Vimes leaned back into the coach and, trying not to look at Sybil, lifted up one of the seats and pulled out the sword he had hidden there.

‘Sam!’ she said accusingly.

‘Sorry, dear. I thought I ought to carry a spare.’

There was a bellpull by the door of the tower. Vimes tugged at it and heard a clang somewhere above.

When nothing else happened he tried the door. It swung open.

‘Hello?’

There was silence.

‘This is the Wa-‘ Vimes stopped. It wasn’t the Watch, was it? Not out here. The badge didn’t work. He was just an inquisitive trespassing bastard.

‘Anyone there?’

The room was piled high with sacks, boxes and barrels. A wooden stairway led up to the next floor. Vimes climbed up into a combined bedroom and mess room; there were only two bunks, their covers pulled back.

A chair was on the floor. A meal was on the table, knife and fork laid down carefully. On the stove something had boiled dry in an iron pot. Vimes opened the firebox door, and there was a whoomph as the inrushing air rekindled the charred wood.
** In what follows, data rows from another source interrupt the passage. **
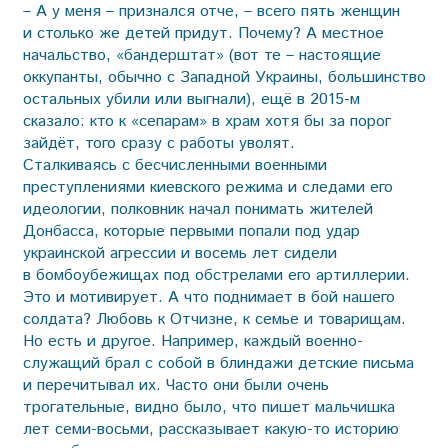
– А у меня – признался отче, – всего пять женщин
и столько же детей придут. Почему? А местное
начальство, «бандерштат» (вот те – настоящие
оккупанты, обычно с Западной Украины, большинство
остальных убили или выгнали), ещё в 2015-м
сказало: кто к «сепарам» в храм хотя бы за порог
зайдёт, того сразу с работы уволят.
Сталкиваясь с бесчисленными военными
преступлениями киевского режима и следами его
идеологии, полковник начал понимать жителей
Донбасса, которые первыми попали под удар
украинской агрессии и восемь лет сидели
в бомбоубежищах под обстрелами его артиллерии.
Это и мотивирует. А что поднимает в бой нашего
солдата? Любовь к Отчизне, к семье и товарищам.
Но есть и другое. Например, каждый военно­
служащий брал с собой в блиндажи детские письма
и перечитывал их. Часто они были очень
трогательные, видно было, что пишет мальчишка
лет семи-восьми, рассказывает какую-то историю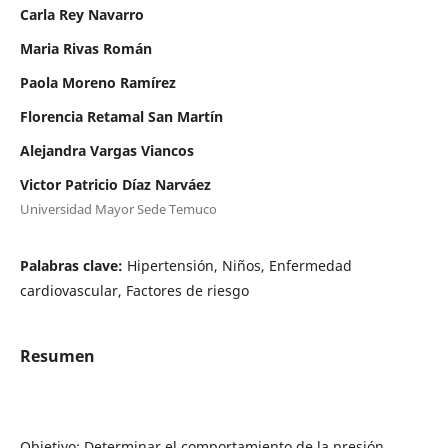
Carla Rey Navarro
Maria Rivas Román
Paola Moreno Ramírez
Florencia Retamal San Martín
Alejandra Vargas Viancos
Victor Patricio Díaz Narváez
Universidad Mayor Sede Temuco
Palabras clave:
Hipertensión, Niños, Enfermedad
cardiovascular, Factores de riesgo
Resumen
Objetivo: Determinar el comportamiento de la presión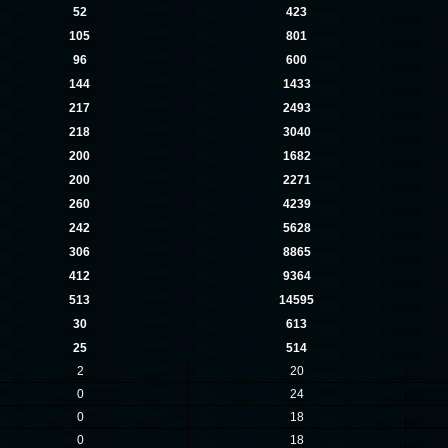
52
423
105
801
96
600
144
1433
217
2493
218
3040
200
1682
200
2271
260
4239
242
5628
306
8865
412
9364
513
14595
30
613
25
514
2
20
0
24
0
18
0
18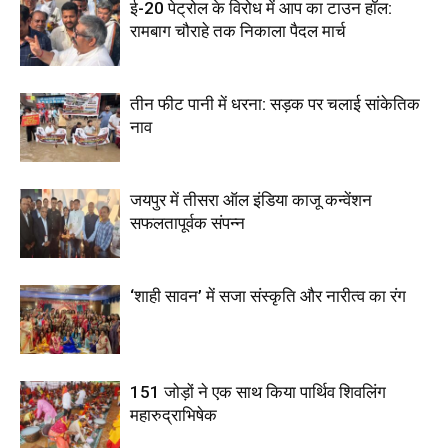
ई-20 पेट्रोल के विरोध में आप का टाउन हॉल:
रामबाग चौराहे तक निकाला पैदल मार्च
तीन फीट पानी में धरना: सड़क पर चलाई सांकेतिक
नाव
जयपुर में तीसरा ऑल इंडिया काजू कन्वेंशन
सफलतापूर्वक संपन्न
‘शाही सावन’ में सजा संस्कृति और नारीत्व का रंग
151 जोड़ों ने एक साथ किया पार्थिव शिवलिंग
महारुद्राभिषेक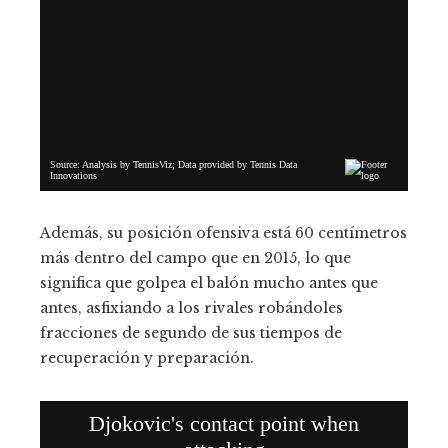
Además, su posición ofensiva está 60 centímetros
más dentro del campo que en 2015, lo que
significa que golpea el balón mucho antes que
antes, asfixiando a los rivales robándoles
fracciones de segundo de sus tiempos de
recuperación y preparación.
And, from above, the chink of metal.

He looked at the ladder and trapdoor to the next floor. Anyone climbing it would be presenting their head at a convenient height for a blade or a boot

‘Tricky, isn’t it, your grace?’ said someone above him. ‘You’d better come up. Mmm, mmhm.’

‘Inigo?’

‘It’s safe enough, your grace. There’s only me here. Mmm.’
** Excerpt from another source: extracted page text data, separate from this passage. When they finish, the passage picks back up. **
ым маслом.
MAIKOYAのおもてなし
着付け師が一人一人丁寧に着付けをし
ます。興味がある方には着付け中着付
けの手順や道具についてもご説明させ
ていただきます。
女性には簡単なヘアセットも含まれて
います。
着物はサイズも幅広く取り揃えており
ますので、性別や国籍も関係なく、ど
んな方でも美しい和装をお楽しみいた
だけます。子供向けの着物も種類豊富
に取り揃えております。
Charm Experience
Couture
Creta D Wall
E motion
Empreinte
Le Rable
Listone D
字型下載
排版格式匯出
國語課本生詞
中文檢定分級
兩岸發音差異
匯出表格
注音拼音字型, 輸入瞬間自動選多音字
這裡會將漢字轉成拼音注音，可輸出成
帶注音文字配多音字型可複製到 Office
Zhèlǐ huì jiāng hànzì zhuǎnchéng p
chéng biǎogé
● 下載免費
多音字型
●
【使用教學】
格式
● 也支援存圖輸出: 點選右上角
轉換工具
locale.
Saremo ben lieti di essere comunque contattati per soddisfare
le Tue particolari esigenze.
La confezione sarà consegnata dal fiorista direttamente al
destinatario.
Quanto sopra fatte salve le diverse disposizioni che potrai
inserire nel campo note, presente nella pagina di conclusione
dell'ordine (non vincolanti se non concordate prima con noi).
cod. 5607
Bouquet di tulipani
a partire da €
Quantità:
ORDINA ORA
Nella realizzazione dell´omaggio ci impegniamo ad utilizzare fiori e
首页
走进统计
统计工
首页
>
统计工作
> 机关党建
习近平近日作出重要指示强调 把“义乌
‘That counts as safe, does it?’

Vimes climbed the ladder. Inigo was sitting at a table, leafing through a stack of papers.

‘Where’s the crew?’

‘That, your grace,’ said Inigo, ‘is one of the mysteries, mmm, mmm.’

‘And the others are-?’

Inigo nodded towards the steps leading upwards. ‘See for yourself.’

The controls for -the arms had been comprehensively smashed. Laths and bits of wire dangled forlornly from their complex framework.
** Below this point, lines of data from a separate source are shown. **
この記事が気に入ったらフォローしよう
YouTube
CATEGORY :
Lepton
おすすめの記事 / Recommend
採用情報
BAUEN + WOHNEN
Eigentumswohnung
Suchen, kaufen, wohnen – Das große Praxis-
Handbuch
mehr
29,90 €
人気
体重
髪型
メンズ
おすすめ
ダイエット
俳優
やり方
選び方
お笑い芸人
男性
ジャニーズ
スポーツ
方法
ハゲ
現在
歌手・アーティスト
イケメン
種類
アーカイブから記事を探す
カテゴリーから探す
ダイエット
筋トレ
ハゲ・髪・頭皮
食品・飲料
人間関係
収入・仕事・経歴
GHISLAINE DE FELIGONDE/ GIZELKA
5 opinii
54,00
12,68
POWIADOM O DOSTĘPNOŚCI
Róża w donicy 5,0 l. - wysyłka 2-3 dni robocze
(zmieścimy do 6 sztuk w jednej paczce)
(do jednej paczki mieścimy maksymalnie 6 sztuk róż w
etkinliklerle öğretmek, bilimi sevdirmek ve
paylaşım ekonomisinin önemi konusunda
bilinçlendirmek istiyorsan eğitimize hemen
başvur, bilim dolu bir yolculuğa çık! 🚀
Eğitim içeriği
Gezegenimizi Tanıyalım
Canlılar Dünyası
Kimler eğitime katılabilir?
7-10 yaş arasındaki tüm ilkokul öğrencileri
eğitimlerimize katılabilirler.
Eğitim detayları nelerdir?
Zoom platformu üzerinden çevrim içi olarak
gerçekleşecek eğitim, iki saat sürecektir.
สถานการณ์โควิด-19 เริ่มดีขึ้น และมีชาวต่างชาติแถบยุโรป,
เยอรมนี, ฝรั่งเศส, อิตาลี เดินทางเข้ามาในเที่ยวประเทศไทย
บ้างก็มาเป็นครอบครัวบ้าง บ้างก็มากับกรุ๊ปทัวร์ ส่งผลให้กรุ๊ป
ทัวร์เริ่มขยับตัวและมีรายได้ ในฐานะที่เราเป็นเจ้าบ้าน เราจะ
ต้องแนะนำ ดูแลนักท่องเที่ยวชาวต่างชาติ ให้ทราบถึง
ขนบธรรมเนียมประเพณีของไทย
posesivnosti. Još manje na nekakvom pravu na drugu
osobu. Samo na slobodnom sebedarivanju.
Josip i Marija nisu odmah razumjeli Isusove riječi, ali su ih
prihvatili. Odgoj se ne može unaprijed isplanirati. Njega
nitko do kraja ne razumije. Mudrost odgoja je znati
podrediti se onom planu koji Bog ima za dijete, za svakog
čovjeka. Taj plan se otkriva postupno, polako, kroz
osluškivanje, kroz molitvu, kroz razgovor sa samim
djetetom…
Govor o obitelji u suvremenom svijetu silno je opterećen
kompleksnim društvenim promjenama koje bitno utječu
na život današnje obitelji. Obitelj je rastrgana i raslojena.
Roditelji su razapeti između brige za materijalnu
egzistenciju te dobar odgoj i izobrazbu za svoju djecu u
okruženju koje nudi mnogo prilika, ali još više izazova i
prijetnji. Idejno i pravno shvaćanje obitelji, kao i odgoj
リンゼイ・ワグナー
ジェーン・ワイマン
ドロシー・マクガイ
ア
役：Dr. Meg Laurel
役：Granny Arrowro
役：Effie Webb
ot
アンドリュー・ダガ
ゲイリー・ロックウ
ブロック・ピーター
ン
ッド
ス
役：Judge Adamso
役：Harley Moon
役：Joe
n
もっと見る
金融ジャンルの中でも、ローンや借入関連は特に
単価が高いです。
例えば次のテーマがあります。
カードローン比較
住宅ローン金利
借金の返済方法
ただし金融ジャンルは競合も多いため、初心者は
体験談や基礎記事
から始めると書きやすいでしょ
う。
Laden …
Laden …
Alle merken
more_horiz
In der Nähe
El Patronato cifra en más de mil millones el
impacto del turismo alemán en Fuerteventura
‘Several hours of repair work for skilled men, I’d say,’ said Inigo, as Vimes returned.

‘What happened here, Inigo?’

‘I would say the men who lived here were forced to leave, mmph, mmhm. In some disorder.’

‘But it’s a fortified tower!’

‘So? They have to cut firewood. Oh, the company has rules, and then they put three young men in some lonely tower for weeks at a time and they expect them to act like clockwork people. See the trapdoor up to the controls? That should be locked at all times. Now you, your grace, and myself as well, because we are … are-‘

‘Bastards?’ Vimes supplied.

‘Well, yes … mmm … we’d have devised a system that meant the clacks couldn’t even be operated unless the trapdoor was shut, wouldn’t we?’

‘Something like that, yes.’

‘And we’d have written into the rules that the presence of any visitor in the tower would, mmhm, be automatically transmitted to the neighbouring towers, too.’

‘Probably. That’d be a start.’

‘As it is, I suspect that any harmless-looking visitor with a nice fresh apple pie for the lads would be warmly welcomed,’ sighed Inigo. ‘They do two-month shifts. Nothing to look at but trees, mmm.’

‘No blood, not much sign of a struggle,’ said Vimes. ‘Have you checked outside?’

‘There should be a horse in the stable. It’s gone. We’re more or less on rock here. There’s wolf tracks, but there’s wolf tracks everywhere around here. And the wind’s blown the snow. They’ve … gone, your grace.’

‘Are you sure the men let someone in through the door?’ Vimes said. ‘Anyone who could land on the platform could be in one of these windows in an instant.’